La crise qui dure depuis trois ans, la guerre et la corruption totale ont entraîné des changements irréversibles, dans lesquels la préservation du régime politique existant s’est avérée incompatible avec les droits humains, avec les libertés démocratiques et avec la préservation élémentaire des règles de l’existence civilisée moderne pour la majorité de la population.

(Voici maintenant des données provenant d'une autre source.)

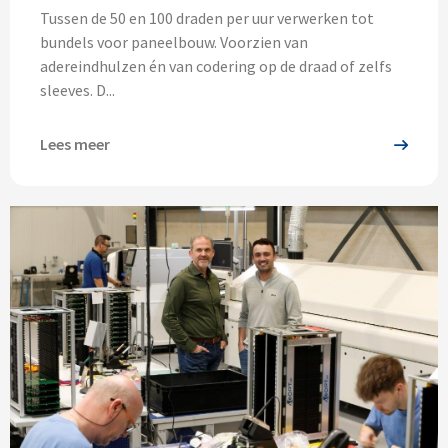
Tussen de 50 en 100 draden per uur verwerken tot
bundels voor paneelbouw. Voorzien van
adereindhulzen én van codering op de draad of zelfs
sleeves. D...
Lees meer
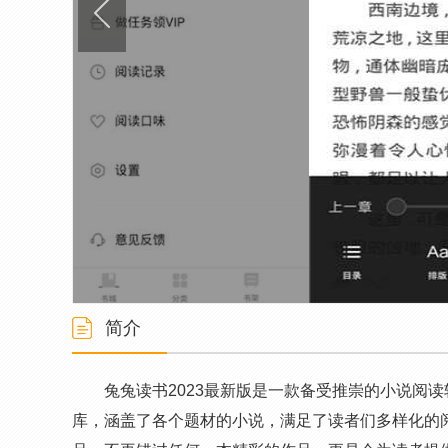
简介
兔兔读书2023最新版是一款备受推崇的小说阅读
库，涵盖了各个题材的小说，满足了读者们多样化的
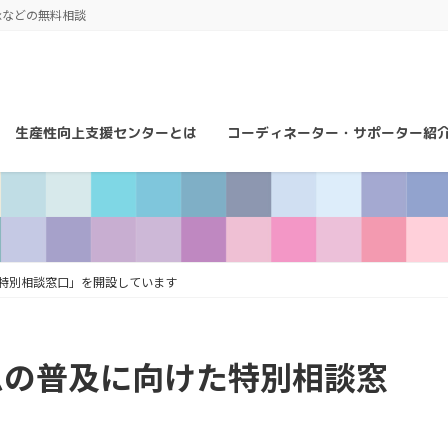
承などの無料相談
生産性向上支援センターとは
コーディネーター・サポーター紹
特別相談窓口」を開設しています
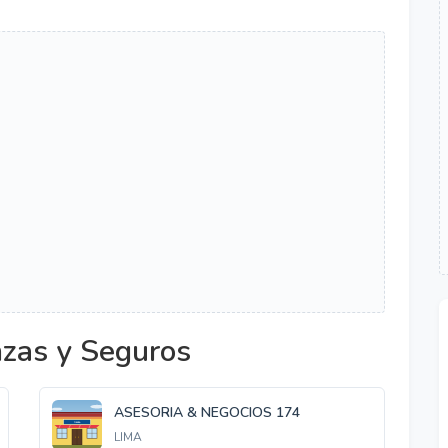
nzas y Seguros
ASESORIA & NEGOCIOS 174
LIMA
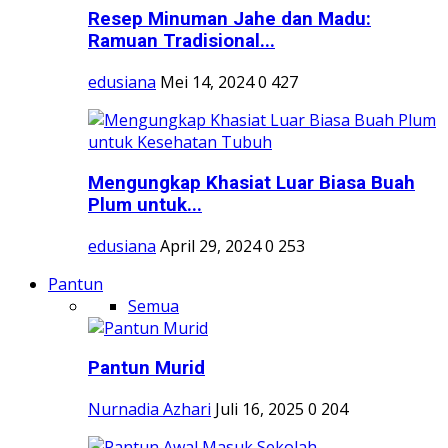
Resep Minuman Jahe dan Madu:
Ramuan Tradisional...
edusiana
Mei 14, 2024
0
427
Mengungkap Khasiat Luar Biasa Buah
Plum untuk...
edusiana
April 29, 2024
0
253
Pantun
Semua
Pantun Murid
Nurnadia Azhari
Juli 16, 2025
0
204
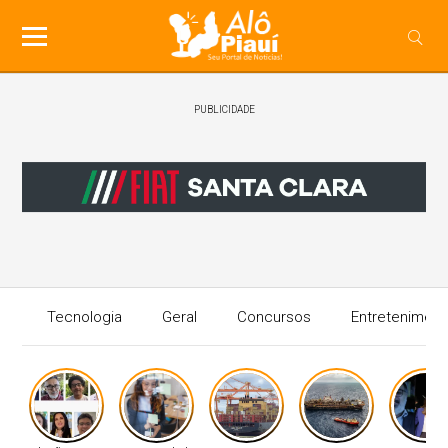
PUBLICIDADE
Tecnologia
Geral
Concursos
Entreteniment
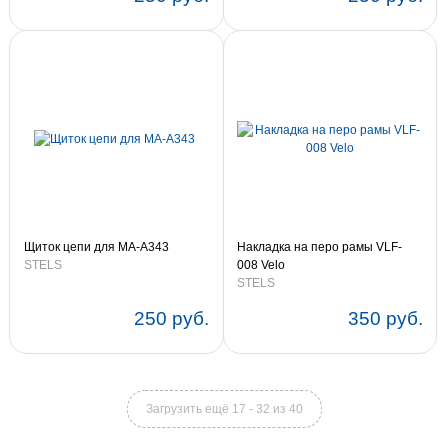
Щиток цепи для MA-A343
Накладка на перо рамы VLF-
STELS
008 Velo
STELS
250 руб.
350 руб.
Загрузить ещё 17 - 32 из 40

Nous devons régler ce problème nous-mêmes. Personne ne peut savoir à quelle vitesse cela se fera, combien d’épreuves se produiront en cours de route et combien de personnes souffriront encore, mais nous savons exactement ce qui se passera. La décomposition du régime conduira inévitablement le pays à des changements révolutionnaires, sur lesquels les partisans du gouvernement actuel s’exprimeront avec horreur.
Nous demandons une seule chose au public progressiste occidental. Cessez d’aider Vladimir Poutine par vos déclarations conciliantes et ambiguës. Plus ces déclarations seront fréquentes, plus les fonctionnaires, les députés et les policiers seront convaincus que l’ordre actuel peut continuer à exister avec le soutien silencieux ou les grognements hypocrites de l’occident. Chaque déclaration conciliante faite par des intellectuels libéraux aux Etats-Unis entraîne davantage d’arrestations, d’amendes et de perquisitions de militants démocratiques et de simples citoyens russes.
Nous n’avons besoin d’aucune faveur, mais de la compréhension de la réalité russe. Cessez d’identifier Vladimir Poutine et sa bande à la Russie. Réalisez enfin que ceux qui veulent le bien de la Russie et des Russes ne peuvent qu’être des ennemis irréconciliables du pouvoir de Vladimir Poutine”.